Appell an die «reinliche» Hausfrau

Duttweiler liess sich jedoch nicht einschüchtern. Auf der Rückseite des ersten Fahrplans von 1925 schlug er kämpferische Töne an und wandte sich direkt an die Hausfrauen: «Wen träfe dieser Boykott, wenn er Erfolg hätte?», fragte er – und gab gleich selber die Antwort: «Den Konsumenten, denn er würde seines billigen Versorgungskanals beraubt.»

Duttweiler stimmte eine Lobeshymne auf das weibliche Geschlecht an: «So dumm sind unsere Hausfrauen nicht – uns imponiert die kleine Frau, die erkennt, was Qualität ist, die den Mut hat, unbeirrt eine Sache zu fördern, die gut und ernsthaft gemeint ist, die die reinliche Gewohnheit pflegt, bar zu zahlen und versteht, um was es geht: für oder gegen eine radikale Verbilligung.»

Der Text gipfelte im Aufruf: «Hausfrauen, macht Eure Kaufkraft geltend – die Entscheidung liegt bei Euch!» Und in der Aufforderung: «Bitte legen Sie diesen Fahrplan ins Haushaltungsbuch!»

Fahrplan des Migros-Verkaufswagens vom August 1925 (Quelle: MGB-Archiv*)
Fahrplan des Migros-Verkaufswagens vom August 1925

Duttweilers Idee setzte sich durch, auch wenn die Migros in einigen Kantonen von der Politik für Jahre verboten wurde. 1933 wurde über das Unternehmen sogar ein Filialverbot verhängt. Das nützte alles nichts. Die Frauen stimmten bei den Verkaufswagen mit ihrem Portemonnaie ab, auch in Zollikon und auf dem Zollikerberg.

Flächendeckende Bedienung

1928 hielten die Verkaufswagen der «Linie Seefeld-Zollikon» von Montag bis Samstag bereits an 13 Zolliker Stationen. Die «Linie Grüningen-Forch-Zumikon» bediente auf der Heimfahrt auch noch den Zollikerberg und die Waldburg. 1939 waren es bereits 21 Haltestellen in Zollikon und 3 auf dem Zollikerberg.
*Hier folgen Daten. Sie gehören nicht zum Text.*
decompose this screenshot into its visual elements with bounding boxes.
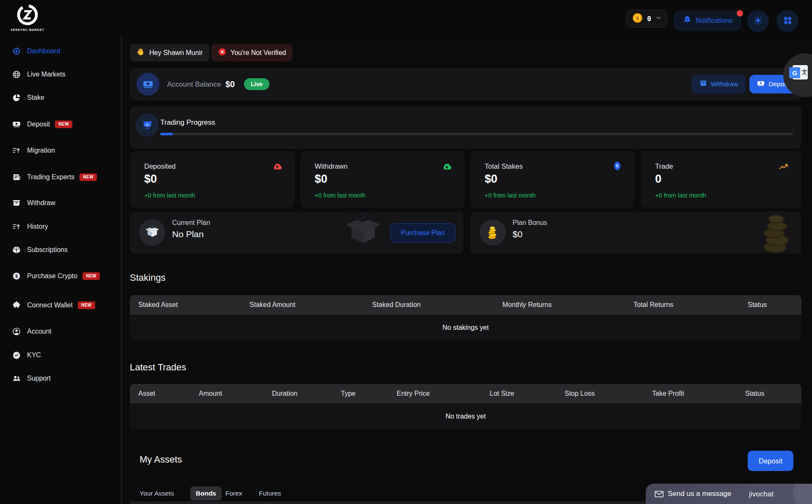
sidebar-item-deposit[interactable]: Deposit NEW xyxy=(0,116,121,133)
column-header: Stop Loss xyxy=(565,390,595,397)
new-badge: NEW xyxy=(80,173,97,181)
sidebar-item-label: Deposit xyxy=(27,121,50,128)
current-plan-card: Current Plan No Plan Purchase Plan xyxy=(130,211,464,254)
wallet-icon xyxy=(12,198,21,208)
apps-grid-button[interactable] xyxy=(776,10,798,32)
sidebar-item-migration[interactable]: Migration xyxy=(0,142,121,159)
sidebar-item-withdraw[interactable]: Withdraw xyxy=(0,194,121,211)
sidebar-item-trading-experts[interactable]: Trading Experts NEW xyxy=(0,169,121,186)
globe-icon xyxy=(12,70,21,79)
sidebar-item-history[interactable]: History xyxy=(0,218,121,235)
stat-card-deposited: Deposited $0 +0 from last month xyxy=(130,151,295,208)
sidebar-item-live-markets[interactable]: Live Markets xyxy=(0,66,121,83)
tab-bonds[interactable]: Bonds xyxy=(190,486,222,501)
column-header: Status xyxy=(745,390,764,397)
sidebar-item-label: Stake xyxy=(27,94,44,101)
stat-title: Trade xyxy=(655,162,673,170)
sidebar-item-subscriptions[interactable]: Subscriptions xyxy=(0,241,121,258)
google-translate-icon[interactable]: G xyxy=(789,64,809,84)
stat-title: Withdrawn xyxy=(315,162,348,170)
pie-chart-icon xyxy=(12,93,21,102)
sidebar-item-kyc[interactable]: KYC xyxy=(0,347,121,364)
sidebar-item-support[interactable]: Support xyxy=(0,370,121,387)
trading-progress-card: Trading Progress xyxy=(130,107,801,149)
puzzle-piece-icon xyxy=(12,301,21,310)
stat-value: 0 xyxy=(655,173,661,186)
stat-value: $0 xyxy=(485,173,497,186)
chat-message: Send us a message xyxy=(668,490,731,498)
sidebar-item-label: History xyxy=(27,223,48,230)
bars-arrow-up-icon xyxy=(12,222,21,231)
sidebar-item-label: Connect Wallet xyxy=(27,301,73,309)
coin-stack-icon xyxy=(480,219,506,246)
sidebar-item-stake[interactable]: Stake xyxy=(0,89,121,106)
column-header: Total Returns xyxy=(634,301,673,309)
column-header: Staked Amount xyxy=(250,301,296,309)
coin-balance-dropdown[interactable]: $ 0 xyxy=(626,10,667,27)
latest-trades-empty-row: No trades yet xyxy=(130,403,801,430)
svg-text:€: € xyxy=(616,163,619,168)
sidebar-item-purchase-crypto[interactable]: $ Purchase Crypto NEW xyxy=(0,268,121,285)
sidebar-item-account[interactable]: Account xyxy=(0,323,121,340)
tab-your-assets[interactable]: Your Assets xyxy=(140,490,174,497)
theme-toggle-button[interactable] xyxy=(747,10,769,32)
jivochat-widget[interactable]: Send us a message jivochat xyxy=(646,484,812,504)
notifications-button[interactable]: z Notifications xyxy=(674,11,741,31)
sidebar-item-label: Dashboard xyxy=(27,47,60,55)
brand-logo[interactable]: ZENSYNC MARKET xyxy=(10,3,45,31)
my-assets-title: My Assets xyxy=(140,454,182,465)
account-balance-card: Account Balance $0 Live Withdraw Deposit xyxy=(130,68,801,101)
column-header: Staked Duration xyxy=(372,301,421,309)
open-box-illustration xyxy=(343,212,383,254)
cloud-arrow-up-icon xyxy=(272,161,283,174)
envelope-icon xyxy=(654,489,664,501)
plan-bonus-value: $0 xyxy=(513,229,522,239)
verification-text: You're Not Verified xyxy=(230,49,286,57)
verification-chip[interactable]: You're Not Verified xyxy=(211,44,293,61)
jivochat-logo: jivochat xyxy=(749,490,774,498)
greeting-text: Hey Shawn Munir xyxy=(149,49,203,57)
purchase-plan-button[interactable]: Purchase Plan xyxy=(390,223,455,243)
zensync-logo-icon xyxy=(16,20,39,27)
column-header: Asset xyxy=(138,390,155,397)
bell-icon: z xyxy=(683,15,692,26)
column-header: Staked Asset xyxy=(138,301,178,309)
notification-unread-dot xyxy=(737,10,743,16)
bars-arrow-up-icon xyxy=(12,146,21,155)
stat-card-withdrawn: Withdrawn $0 +0 from last month xyxy=(300,151,464,208)
banknote-icon xyxy=(12,120,21,129)
tab-futures[interactable]: Futures xyxy=(259,490,281,497)
cloud-arrow-down-icon xyxy=(441,161,453,174)
column-header: Monthly Returns xyxy=(502,301,552,309)
assets-deposit-button[interactable]: Deposit xyxy=(748,451,793,471)
column-header: Type xyxy=(341,390,356,397)
cube-icon xyxy=(12,245,21,255)
currency-dollar-icon: $ xyxy=(12,271,21,281)
trading-progress-title: Trading Progress xyxy=(160,118,215,127)
stat-delta: +0 from last month xyxy=(144,192,195,199)
sidebar-item-dashboard[interactable]: Dashboard xyxy=(0,43,121,60)
sidebar-item-label: Account xyxy=(27,328,52,335)
column-header: Amount xyxy=(199,390,222,397)
sidebar-item-connect-wallet[interactable]: Connect Wallet NEW xyxy=(0,297,121,314)
latest-trades-empty-text: No trades yet xyxy=(445,413,486,420)
sidebar-item-label: Withdraw xyxy=(27,199,55,207)
column-header: Entry Price xyxy=(397,390,430,397)
withdraw-button[interactable]: Withdraw xyxy=(691,75,746,93)
stat-title: Total Stakes xyxy=(485,162,523,170)
new-badge: NEW xyxy=(78,301,95,309)
stakings-empty-text: No stakings yet xyxy=(442,324,488,331)
tab-forex[interactable]: Forex xyxy=(225,490,242,497)
sidebar-item-label: Support xyxy=(27,375,51,382)
plan-bonus-label: Plan Bonus xyxy=(513,219,547,227)
balance-banknote-icon xyxy=(137,73,159,96)
trading-progress-bar xyxy=(160,133,793,135)
presentation-chart-icon xyxy=(136,114,159,137)
sidebar-item-label: Live Markets xyxy=(27,71,66,78)
trading-progress-fill xyxy=(160,133,173,135)
sidebar-item-label: Migration xyxy=(27,147,55,154)
sidebar-scrollbar[interactable] xyxy=(121,36,122,504)
svg-text:$: $ xyxy=(636,15,639,20)
stat-value: $0 xyxy=(144,173,157,186)
stat-delta: +0 from last month xyxy=(485,192,535,199)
Um 1948 versorgte die Migros das Dorf und den Berg flächendeckend und täglich mit günstiger Ware aus der vierrädrigen Filiale (siehe Links zu den alten Fahrplänen am Schluss des Artikels).

Damals kosteten 100 Gramm Emmentaler übrigens 50 Rappen, grosse Importeier 25 Rappen das Stück, für ¼ kg Zaunkaffee zahlte man 1.70 Fr., und ½ kg ägyptischen Reis für Risotto bekam man für 75 Rappen.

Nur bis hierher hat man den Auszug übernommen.